# Records supplied

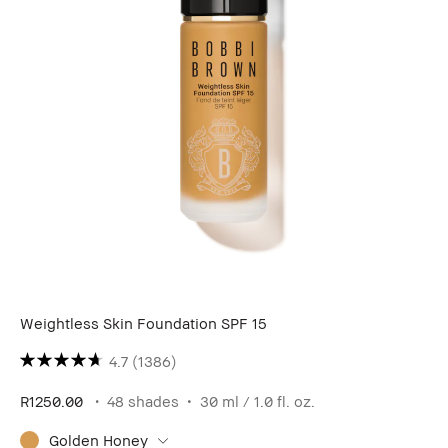
Weightless Skin Foundation SPF 15
4.7
(1386)
R1250.00
48 shades
30 ml / 1.0 fl. oz.
Golden Honey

# Work instruction
Print each entry exactly, leaving pictures out.

# Solution to the exercise
Weightless Skin Foundation SPF 15
4.7
(1386)
R1250.00
48 shades
30 ml / 1.0 fl. oz.
Golden Honey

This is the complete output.